Sie alle profitieren dank Megatrends wie Gaming, Cloud und Co. von einem noch nie dagewesenen Superzyklus. Und das bis heute, wie die ersten Vorabinformationen der VAT Group für das zurückliegende vierte Quartal in beeindruckender Weise zeigen. Der Vakuumventilehersteller aus dem Rheintal meldet einen Umsatz in Höhe von 187 Millionen Franken. Das entspricht einem Plus von 11 Prozent gegenüber dem Schlussquartal letzten Jahres. Gleichzeitig gingen beim Unternehmen gar Bestellungen über 208 Millionen Franken ein.

Gute Kunde trifft heute Donnerstag zudem aus dem asiatischen Raum ein. Der dortige Chipgigant TSMC will im laufenden Jahr zwischen 25 und 28 Milliarden Dollar in den Ausbau bestehender Produktionskapazitäten investieren. Das sind 5 bis 8 Milliarden Dollar mehr, als Analysten bisweilen erwartet hatten. Dass auch hiesige Zulieferunternehmen zum Handkuss kommen, gilt als so sicher wie das Amen in der Kirche.

Die Kursentwicklung von Aktien wie Inficon (rot) und VAT Group (grün) zeigt steil nach oben (Quelle: www.cash.ch)

Als Spielverderber könnte man nun Janardan Menon bezeichnen. Der für die britische Liberum tätige Analyst warnt davor, dass der Superzyklus in der Halbleiterindustrie seine Spitze schon im September durchschreiten wird. Er, der als profunder Branchenkenner gilt, rechnet bei den Unternehmen aus diesem Wirtschaftszweig spätestens ab Mitte Jahr mit rückläufigen Aktienkursen.

So richtig scheint es dem Liberum-Analysten allerdings noch an Überzeugung zu fehlen, stuft er doch sämtliche sechs von ihm mitverfolgten Aktien auf Zusehen hin mit "Buy" ein.
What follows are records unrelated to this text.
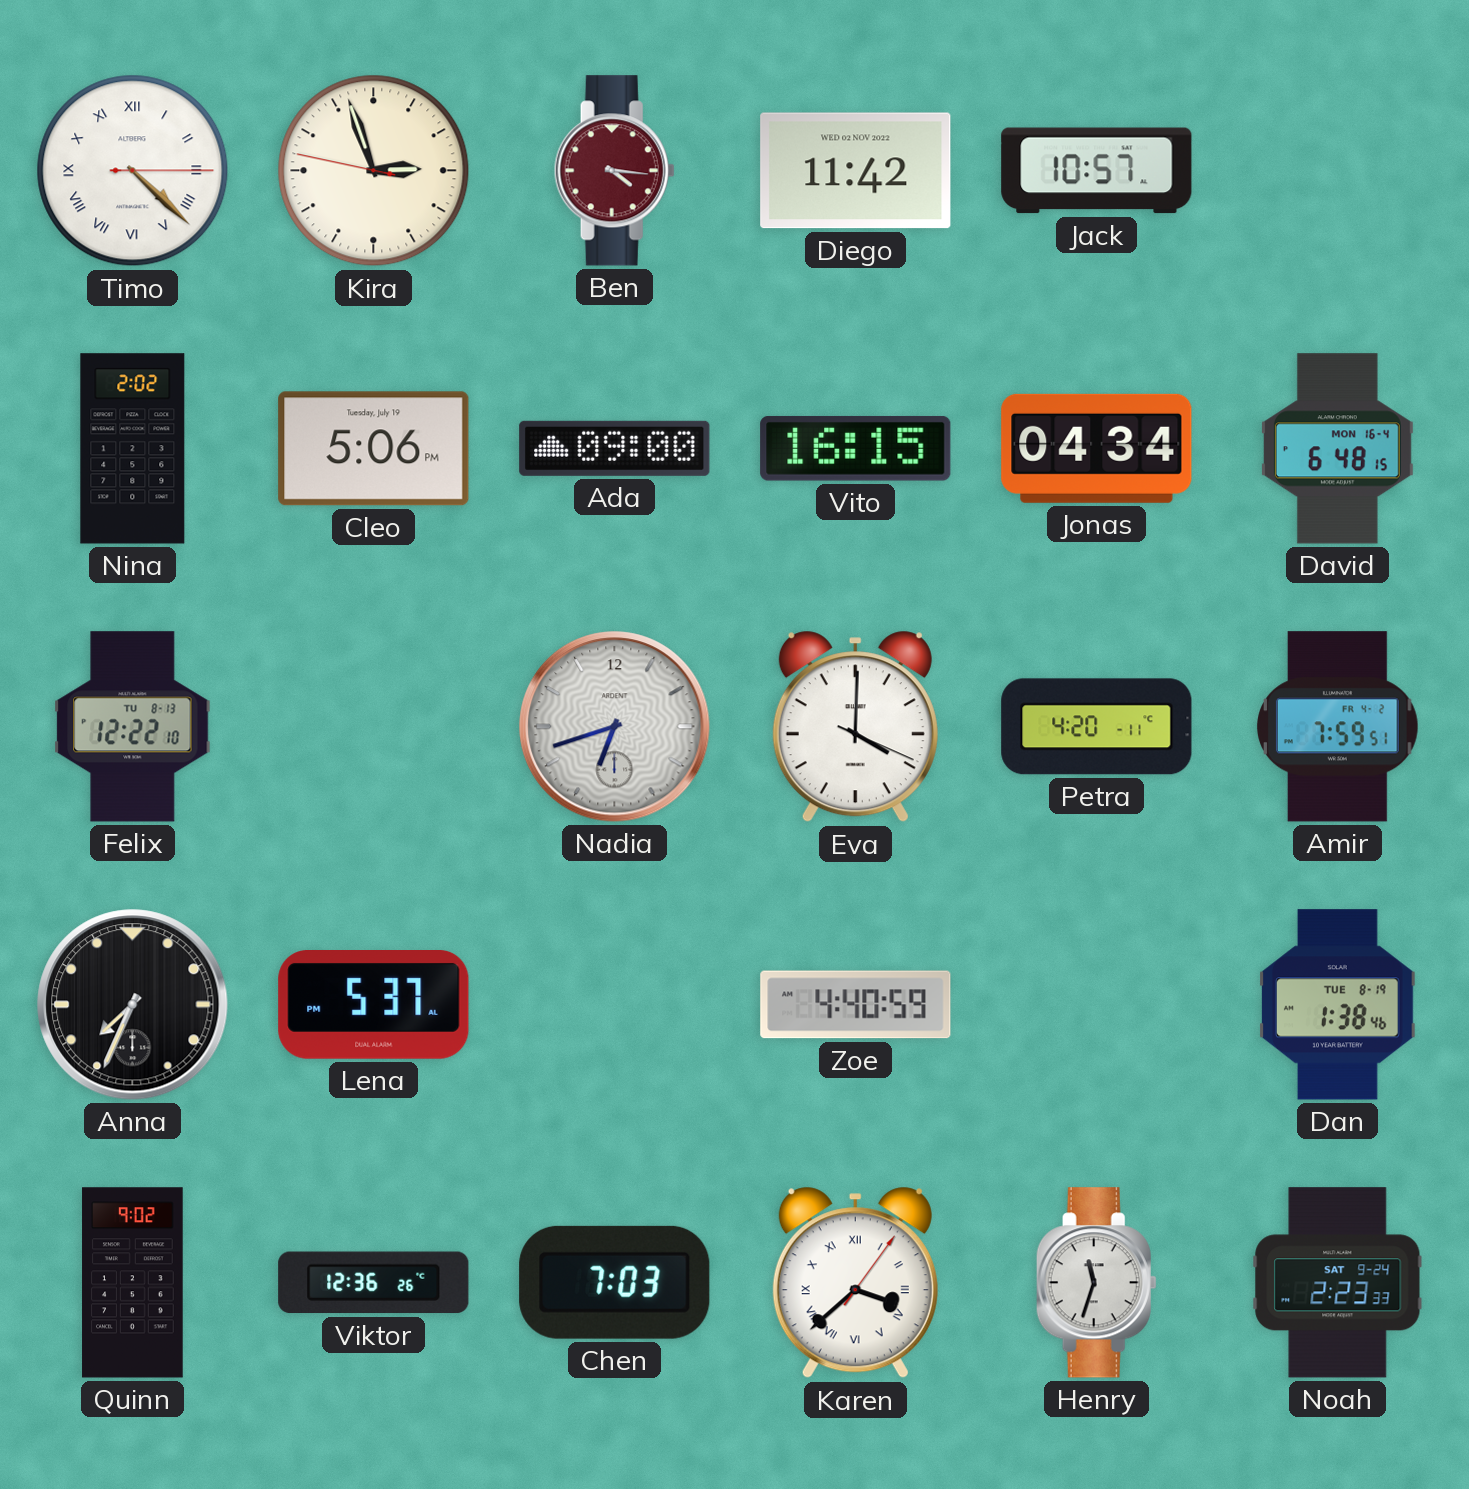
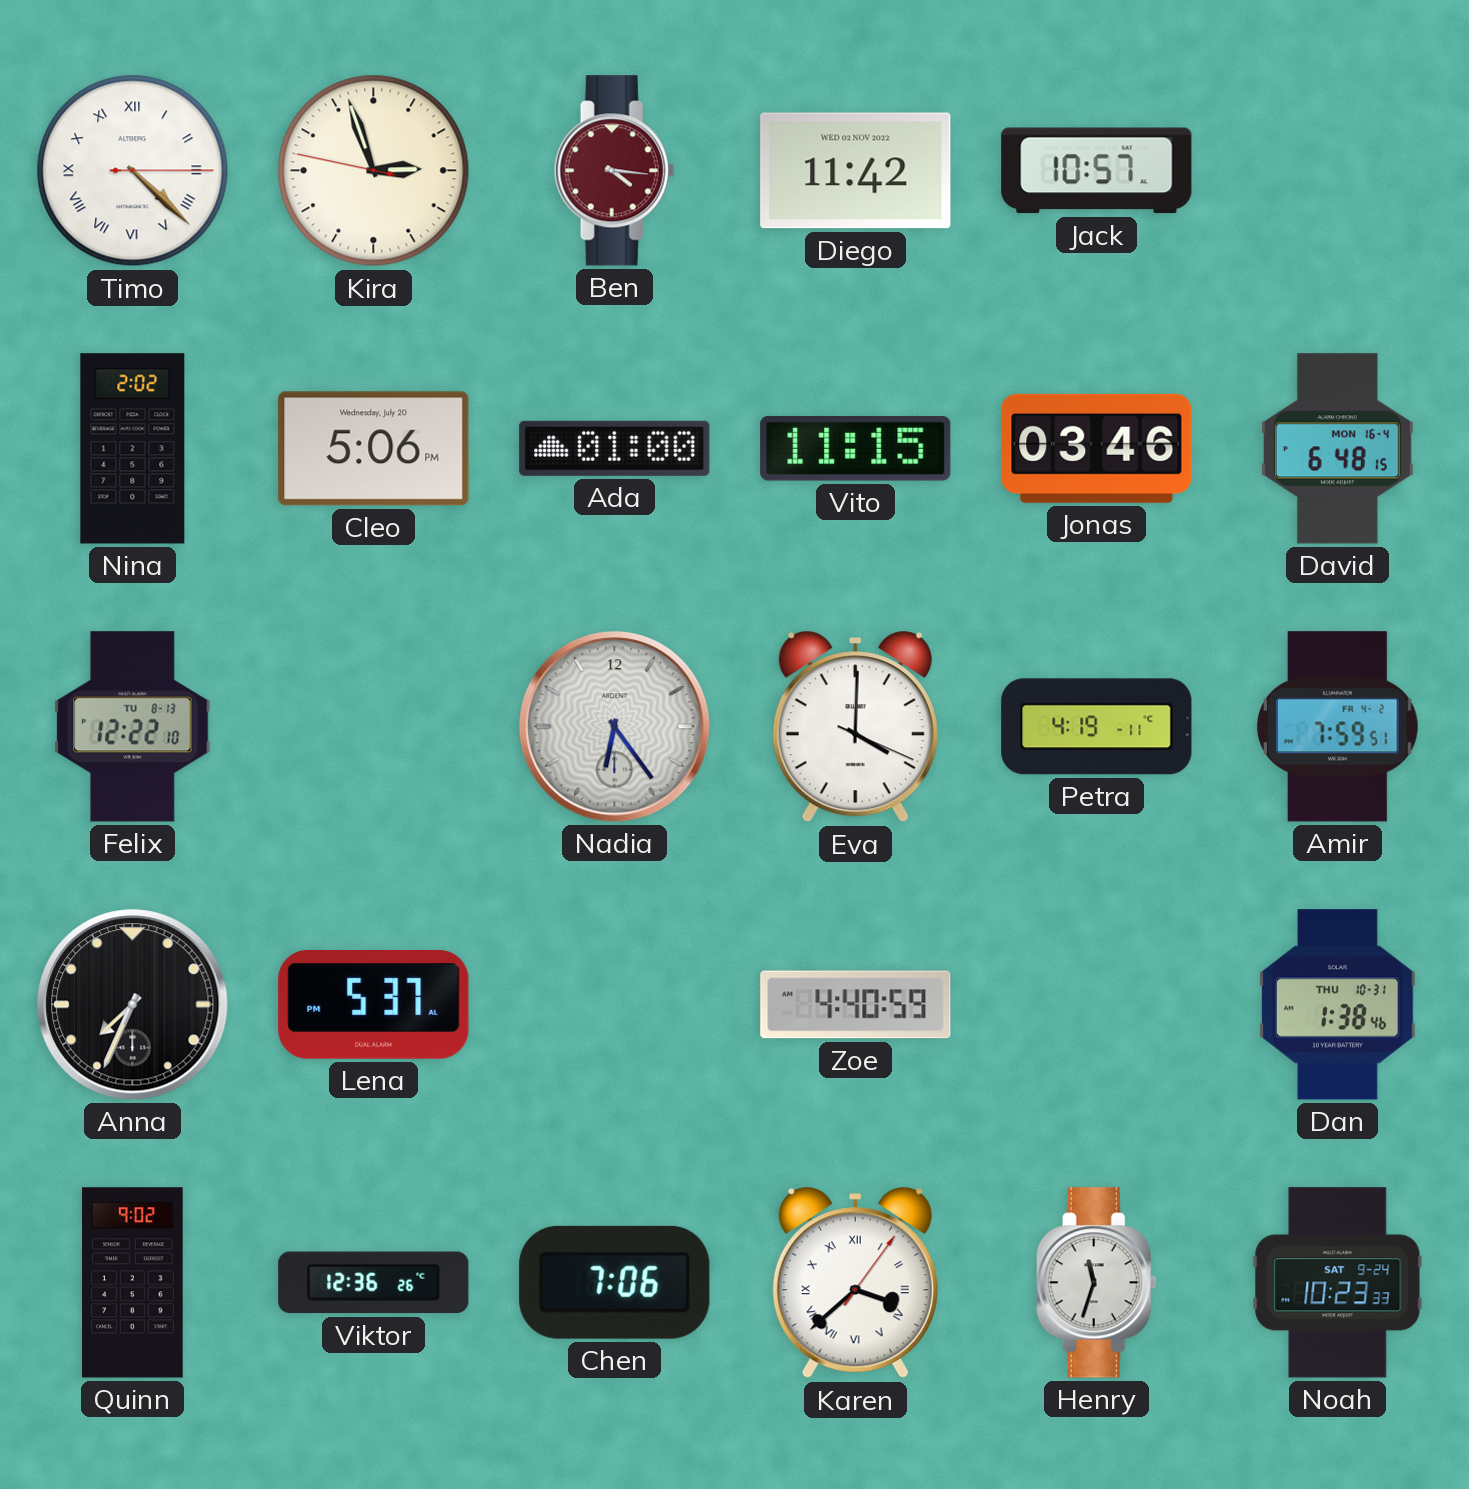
Cleo date: Tuesday, July 19 -> Wednesday, July 20
Ada: 09:00 -> 01:00
Vito: 16:15 -> 11:15
Jonas: 04:34 -> 03:46
Nadia: 6:42 -> 6:24
Petra: 4:20 -> 4:19
Dan date: TUE 8-19 -> THU 10-31
Chen: 7:03 -> 7:06
Noah: 2:23 -> 10:23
Das gilt auch für jene des Sensorenherstellers AMS und das mit einem Kursziel von 27 Franken.

Die Investitionspläne von TSMC und anderen Chipgiganten scheinen den Aussagen Menons widersprechen zu wollen. Und tatsächlich wurde der Superzyklus in der Halbleiterindustrie in den letzten Jahren von anderen Berufskollegen schon mehr als einmal totgesagt.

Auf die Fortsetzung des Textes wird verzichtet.